Ad Placeholder Image

Pea Rhythm: Irama Jantung Ada Tapi Tak Berdenyut

Ditinjau oleh  Redaksi Halodoc   16 April 2026

Kenali Pea Rhythm: Irama Jantung Ada, Nadi Kok Hilang?

Pea Rhythm: Irama Jantung Ada Tapi Tak BerdenyutPea Rhythm: Irama Jantung Ada Tapi Tak Berdenyut

Apa Itu PEA Rhythm: Henti Jantung Tanpa Denyut Nadi?

Pulseless Electrical Activity (PEA) atau yang dikenal juga sebagai PEA rhythm, merupakan kondisi gawat darurat medis yang fatal. Ini adalah salah satu bentuk henti jantung, di mana jantung seseorang berhenti memompa darah secara efektif ke seluruh tubuh. Meskipun monitor elektrokardiogram (EKG) menunjukkan adanya aktivitas listrik yang terorganisir, jantung tidak menghasilkan kontraksi yang cukup kuat untuk menciptakan denyut nadi yang teraba.
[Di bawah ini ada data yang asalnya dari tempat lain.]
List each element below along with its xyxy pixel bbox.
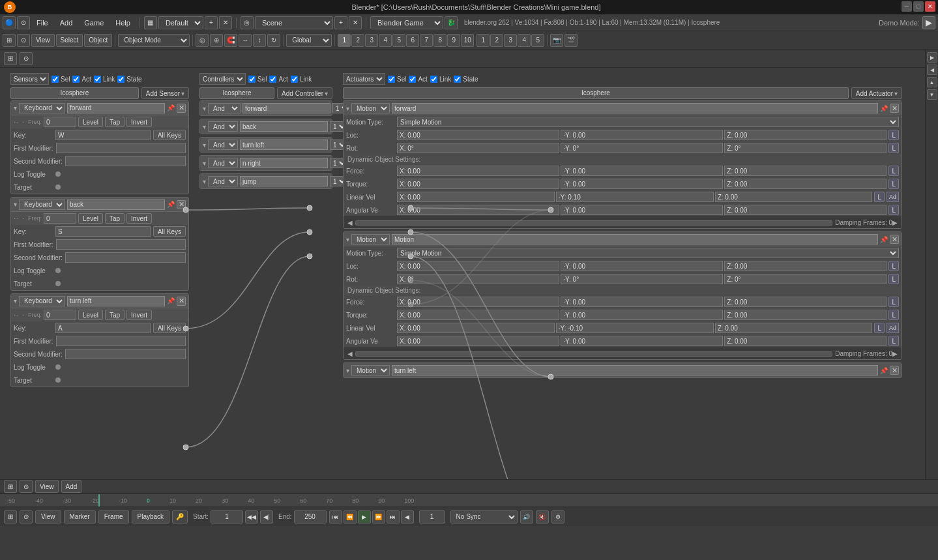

Kondisi ini sangat berbahaya karena meskipun terlihat ada aktivitas listrik, tidak ada aliran darah yang vital. Akibatnya, organ-organ tubuh, terutama otak, tidak menerima oksigen. Penanganan segera dengan Resusitasi Jantung Paru (RJP) atau CPR dan identifikasi penyebab dasar sangat krusial.

Karakteristik Utama PEA Rhythm yang Perlu Diketahui

Mengenali PEA rhythm memerlukan pemahaman tentang ciri-ciri spesifiknya. Kondisi ini berbeda dari jenis henti jantung lainnya seperti fibrilasi ventrikel atau takikardia ventrikel tanpa nadi.

Tanda pada Monitor EKG

Pada monitor EKG, penderita PEA rhythm akan menunjukkan irama listrik yang terorganisir. Irama ini bisa tampak normal, sinus, takikardia (detak jantung cepat), atau bradikardia (detak jantung lambat). Namun, penting untuk digarisbawahi bahwa irama yang terlihat bukan merupakan fibrilasi ventrikel (getaran listrik tidak teratur) atau takikardia ventrikel (detak jantung cepat abnormal) tanpa nadi.

Kondisi Klinis Pasien

Secara klinis, pasien dengan PEA rhythm akan menunjukkan tanda-tanda henti jantung yang jelas. Pasien tidak sadar dan tidak memberikan respons terhadap stimulus. Selain itu, pasien tidak bernapas secara normal atau hanya menunjukkan napas terengah-engah (gasping). Yang paling krusial adalah tidak adanya denyut nadi yang teraba, seperti pada arteri karotis di leher.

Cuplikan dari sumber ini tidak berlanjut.